As I grew older, I noticed strange things more and more often. When I walked down the dark hallway to my room, I sometimes thought someone was watching me, and I was never a coward or a paranoid person. I had the impression that someone was following me, about to grab me, and I hurried into the room. I periodically saw all sorts of shadows in the mirror, but I attributed them to my overactive imagination. Sometimes at night I'd hear strange voices or rustling sounds in the empty room, even though there were no mice there. Another thing to note is that the apartment was always dark. Literally. Even on a bright sunny day, little light penetrated. Since it was a communal apartment, and our neighbors, for some unknown reason, didn't live in their room, it was empty, but open. Sometimes, when I peered inside out of curiosity, I felt even more uneasy than in the rest of the apartment, so I rarely looked there, and there was nothing to do there anyway—an empty room with a gray ceiling and peeling walls, in need of renovation.

We had an icon hanging above the front door. Despite being regularly wiped down and kept clean, it was constantly covered in cobwebs and dust. Maybe it's a small thing, but it seems strange to me. My mother tried to bless the apartment, walking around the corners with church candles, and they would start to smoke and spit blackened wax. There would be a lull for a while, but then it would start again. Whenever I had to stay home alone, I almost always felt uneasy. Alone, the walls seemed too dark, the ceiling too low, the silence suspiciously oppressive.
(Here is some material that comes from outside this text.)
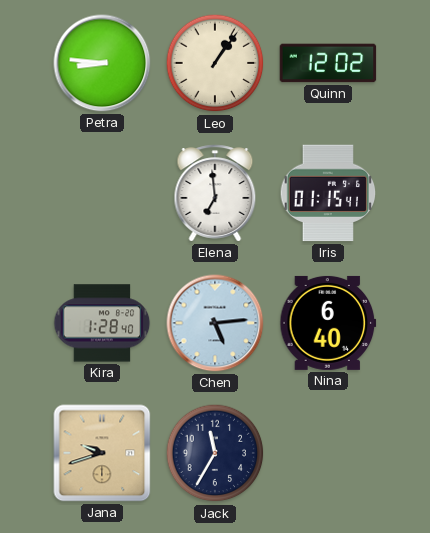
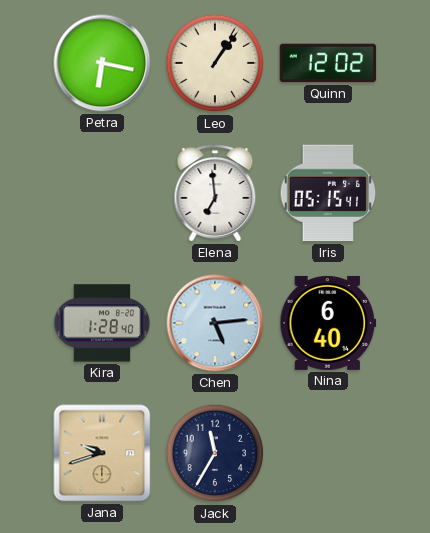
Petra: 8:46 -> 6:17
Iris: 01:15 -> 05:15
For some reason, the last night was the most terrifying. After selling the apartment along with the occupants of that empty room and dividing the money, we immediately began packing. That night, I was more scared than ever. I want to say that of the three rooms we had, we owned two, and since my grandmother lived in one, my parents and I had to share the larger room. To have some privacy, my part was separated by curtains. I remember how hard it was to sleep. The cats behaved more than strangely—they would retreat into corners and hide, occasionally hissing. The curtains were moving strangely (there were no cracks, so there was no draft). Something like a quiet howl was coming from the apartment hallway. Lying in bed, listening to this horror, I suddenly felt a weight on my legs. I scolded the cat and sat up to pet him, but no one was there. As soon as I lay down, I felt a strong pressure on my chest. I can't describe the horror in words. Grasping the crucifix on the nightstand with difficulty, I hugged it, and the pressure immediately disappeared.

The next day, after we'd moved our things into the truck, my father and the movers went to the new house to unload them, leaving me with my grandmother and mother. I wanted something to eat, so I went to the store, got some groceries, and handed my mother the change. Ten metal rubles fell from my hand and landed on the floor. When I bent down to pick them up, I didn't see any money, even though there was nowhere for them to roll. There really was nowhere—all the furniture had already been removed. Then my grandmother started sweeping with a broom and still couldn't find anything.

The other day, I discussed these events with my mother, and she also told me a scary story. In her youth, she listened to rock music, especially "Alisa." Back then, she had a poster of the singer, Konstantin Kinchev, hanging in her room. One day, her friends spent the night at her place. While chatting before bed, they both saw the singer smile creepily and wink from the poster in the moonlight. It couldn't have been a hallucination, since everyone in the room saw it at the same time. My mother also remarked that for some reason, this apartment primarily harms teenagers and children.

Since I still go to the same school I did before moving, I sometimes walk past that apartment and look at the windows. They are just as dark against the neighboring windows. I immediately feel uneasy, so I try to walk faster. I'm very glad I don't live there anymore.